You try to react, but Narcissus grabs all your remarks like prey and feeds them to his stories. “Yes, yes, it reminded me how I…” This is how Narcissus feels important. He seems to be calling: "Pay attention to me!" It seems to him that people are interested in listening to him, that he entertains society with stories about his own achievements. A narcissist is unlikely to take an interest in your affairs, and if he asks anything, it is only in the hope of getting a short answer. He also forgets everything you told him about yourself.

They say about such people: “He listens only to himself.” At the same time, to emphasize their superiority or hurt someone's pride, the Narcissist may bury his head on the phone or paint his nails when others are talking. Such behavior seems to tell us: “I don’t have to delve into this. I do not need it. I am above it."

If you managed to insert at least a few words about yourself in a conversation with a Narcissist, you are likely to fall out of favor and be criticized. “Well, I think it’s good for you… If I needed it, I would do it, but I don’t like such things…”

Their achievements are diamonds, yours are mere coals.

In a sense, this is a standard strategy for maintaining an advantage. You say that you are doing something - he says that he does it better. The narcissist may even accuse you of being jealous or otherwise undermine your authority by elevating himself.

These people are very fond of expressing insults in the form of a joke.

“I was hoping they would send me a prettier assistant,” Narcissus chuckles, making the person feel helpless and hurt.

Another tricky tactic is to quickly change the topic of conversation so that you don't have time to mention your accomplishments. It seems quite innocent to remark like “I heard they are going to change the elevators in the building,” made suddenly after your story about your recent success. In fact, it is unsettling and may mean that Narcissus has appeared in your office.

The main concern of the Narcissist (the essence of this personality type) is to maintain his significance and confidence. Therefore, he avoids open competition: God saves the safe. Failure, especially public failure, is a heavy blow for Narcissus. For fear of failure, he also avoids more covert competition. For example, does not take on big projects or does not ask for a raise for fear of not living up to expectations. Better not to fight and convince yourself that you would win it than to try and fail.

Narcissist "unhappy"

Narcissist "unhappy" manifests itself differently than Narcissus "beloved", but the gap between external confidence and low self-esteem remains unchanged. The indulgence of one's desire to receive comfort from Narcissus "unfortunate" is stronger than the unshakable arrogance of Narcissus "beloved".

He can describe in detail how the doctor assured him that he had never seen such a severe manifestation of carpal tunnel syndrome before. Moreover, even talking about health problems, he manages to be self-centered and narcissistic.

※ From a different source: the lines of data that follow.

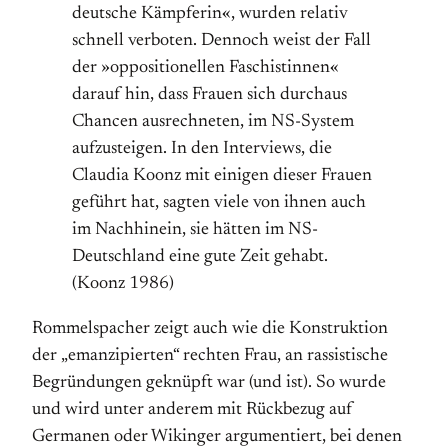
deutsche Kämpferin«, wurden relativ
schnell verboten. Dennoch weist der Fall
der »oppositionellen Faschistinnen«
darauf hin, dass Frauen sich durchaus
Chancen ausrechneten, im NS-System
aufzusteigen. In den Interviews, die
Claudia Koonz mit einigen dieser Frauen
geführt hat, sagten viele von ihnen auch
im Nachhinein, sie hätten im NS-
Deutschland eine gute Zeit gehabt.
(Koonz 1986)
Rommelspacher zeigt auch wie die Konstruktion
der „emanzipierten“ rechten Frau, an rassistische
Begründungen geknüpft war (und ist). So wurde
und wird unter anderem mit Rückbezug auf
Germanen oder Wikinger argumentiert, bei denen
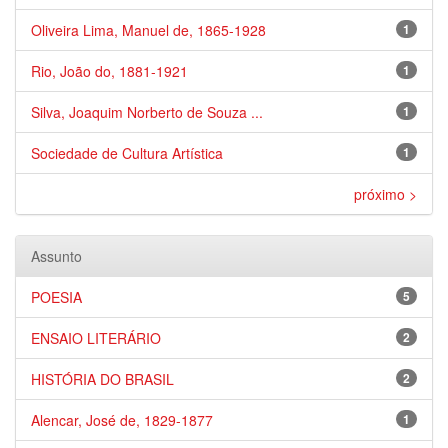
Oliveira Lima, Manuel de, 1865-1928
1
Rio, João do, 1881-1921
1
Silva, Joaquim Norberto de Souza ...
1
Sociedade de Cultura Artística
1
próximo >
Assunto
POESIA
5
ENSAIO LITERÁRIO
2
HISTÓRIA DO BRASIL
2
Alencar, José de, 1829-1877
1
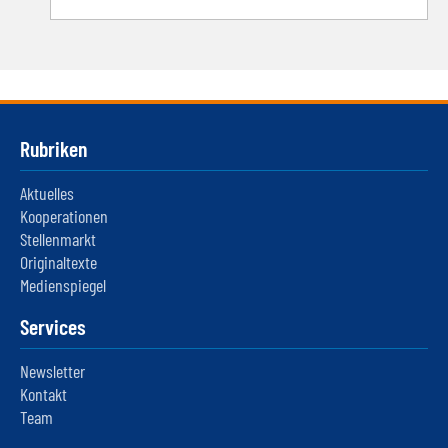
Rubriken
Aktuelles
Kooperationen
Stellenmarkt
Originaltexte
Medienspiegel
Services
Newsletter
Kontakt
Team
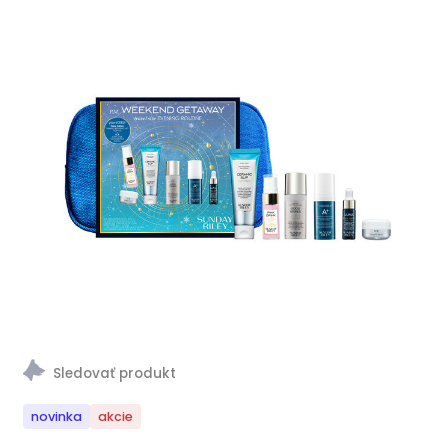
novinka
akcie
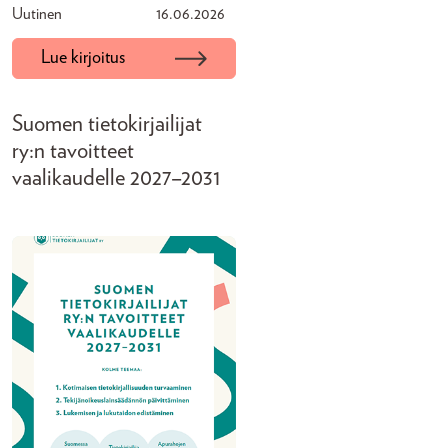
Uutinen
16.06.2026
Lue kirjoitus
Suomen tietokirjailijat
ry:n tavoitteet
vaalikaudelle 2027–2031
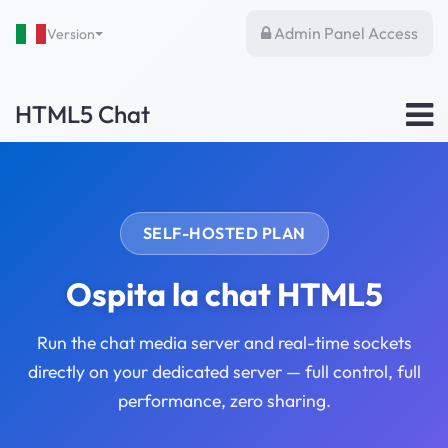
Admin Panel Access
Version
HTML5 Chat
SELF-HOSTED PLAN
Ospita la chat HTML5
Run the chat media server and real-time sockets
directly on your dedicated server — full control, full
performance, zero sharing.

The “unhappy” narcissist seeks approval by uniting people who are ready to support him. So he can remain popular, and his name is well known. And all in order to please people, to be loved and respected, to hear approvals that support his self-esteem.

The "impossible" narcissist

The "impossible" narcissist is simply unable to think of anything but himself. This type has an extremely low level of empathy. He always blames others for his troubles and considers himself right in everything. No interventions or life tests help him recognize his behavior patterns. Such people prefer either not to have relationships at all, or to continue them within well-defined boundaries. While other Narcissists may at times be aware of the deep roots of their insecurities, the "impossible" Narcissist doesn't even think about them. This is his self-defence. He guards his self-esteem by not allowing negative thoughts about himself. This defense mechanism does not allow him to perceive criticism and see his shortcomings, and therefore excludes the desire to correct them. If you have an “impossible” Narcissus in your team, then it is unlikely that he will stay for a long time. The depth of his problem does not allow him to gain a foothold in the workplace.